I have an object detection model I’ve trained with the Tensorflow object detection API. I converted the model using tf-trt and am running inference on the Xavier devkit on images supplied from a RealSense D435. I’m using ROS to exchange data between nodes, and am visualizing the outputs in Rviz. No other programs are running.
After booting the Xavier for the first time today, I ran the pipeline and after about 30 minutes, the Xavier shut off without warning. I then rebooted the Xavier and reinitialized the pipeline, and it shuts off after a minute or two of running the pipeline. The devkit does not shut down when simply idling.

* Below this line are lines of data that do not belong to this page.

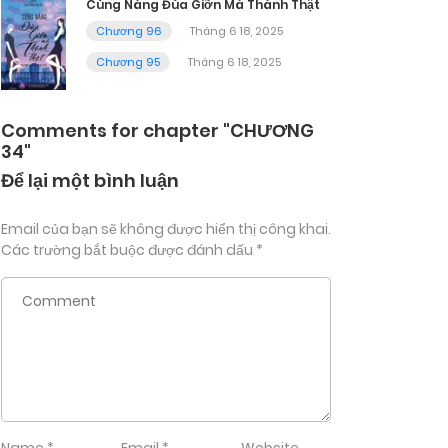
Cùng Nàng Đùa Giỡn Mà Thành Thật
Chương 96
Tháng 6 18, 2025
Chương 95
Tháng 6 18, 2025
Comments for chapter "CHƯƠNG
34"
Để lại một bình luận
Email của bạn sẽ không được hiển thị công khai.
Các trường bắt buộc được đánh dấu
*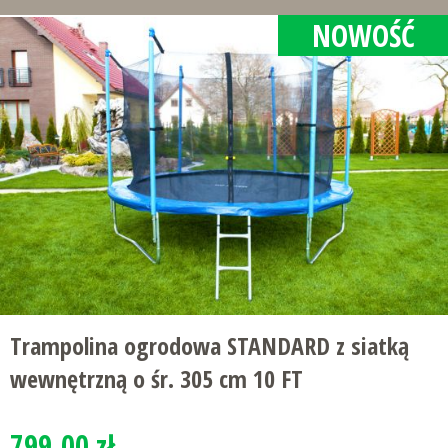
NOWOŚĆ
Trampolina ogrodowa STANDARD z siatką
wewnętrzną o śr. 305 cm 10 FT
799.00 zł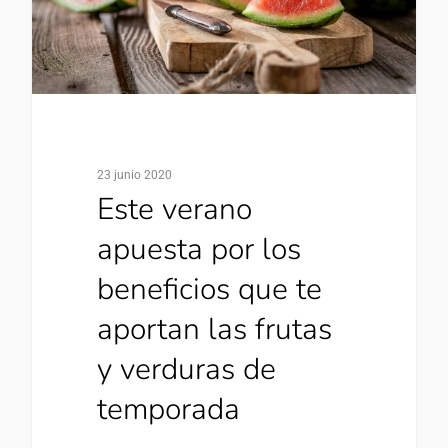
23 junio 2020
Este verano
apuesta por los
beneficios que te
aportan las frutas
y verduras de
temporada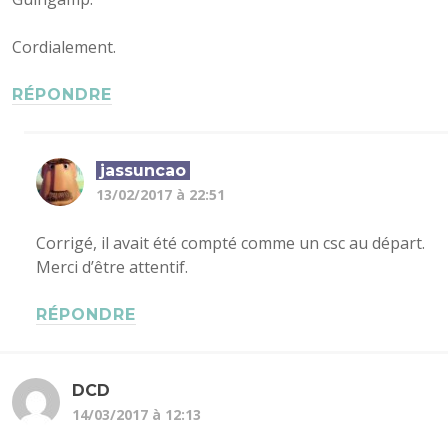
Cordialement.
RÉPONDRE
jassuncao
13/02/2017 à 22:51
Corrigé, il avait été compté comme un csc au départ.
Merci d’être attentif.
RÉPONDRE
DCD
14/03/2017 à 12:13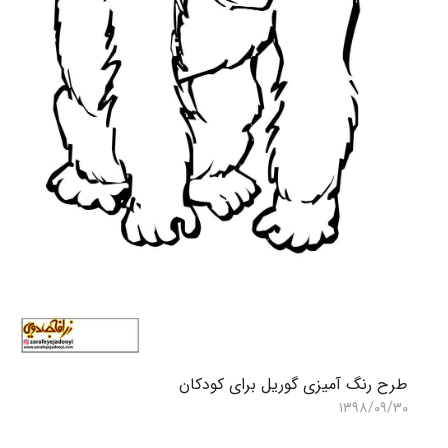
طرح رنگ آمیزی گوریل برای کودکان
۱۳۹۸/۰۹/۳۰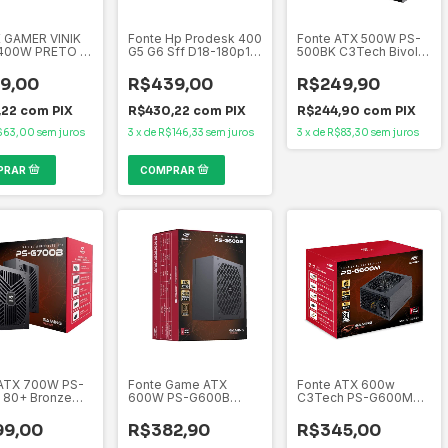
 GAMER VINIK
Fonte Hp Prodesk 400
Fonte ATX 500W PS-
400W PRETO -
G5 G6 Sff D18-180p1a
500BK C3Tech Bivolt
00WPV3
L08404-001 180w
(115/230V) 4 x
Prateado A-1181-3HC
Conector SATA, 1 x
9,00
R$439,00
R$249,90
180W+
Conector ATX AUX 12V
4+4P
,22
com
PIX
R$430,22
com
PIX
R$244,90
com
PIX
$63,00
sem juros
3
x
de
R$146,33
sem juros
3
x
de
R$83,30
sem juros
 ATX 700W PS-
Fonte Game ATX
Fonte ATX 600w
 80+ Bronze
600W PS-G600B
C3Tech PS-G600M
h Gaming
80Plus Bronze
80+ White Gaming
 PFC Ativo
C3Tech Bivolt
Possui PFC Ativo, AC
99,00
R$382,90
R$345,00
Automático
100/240V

I’m running the Xavier in MAX_N mode (via
nvpmodel), and have used
jetson_clocks.sh to set the fan to maximum and set the cores to their maximum clock speed. My original thought was that the device was overheating, so I inspected the output of
tegrastats to check temperatures, but all reported temperatures were somewhere between 35-45C, which I believe is safe. The PMIC was reporting 100C, but I have never seen that number change (across multiple Xaviers), so I believe it not be correctly reporting. I also noticed that the Xavier is drawing approximately 39W from the wall (as measured by my meter) when running the aforementioned pipeline.
What are possible reasons for the shutdowns? Could it still be a thermal issue? Are there other issues I should be aware of?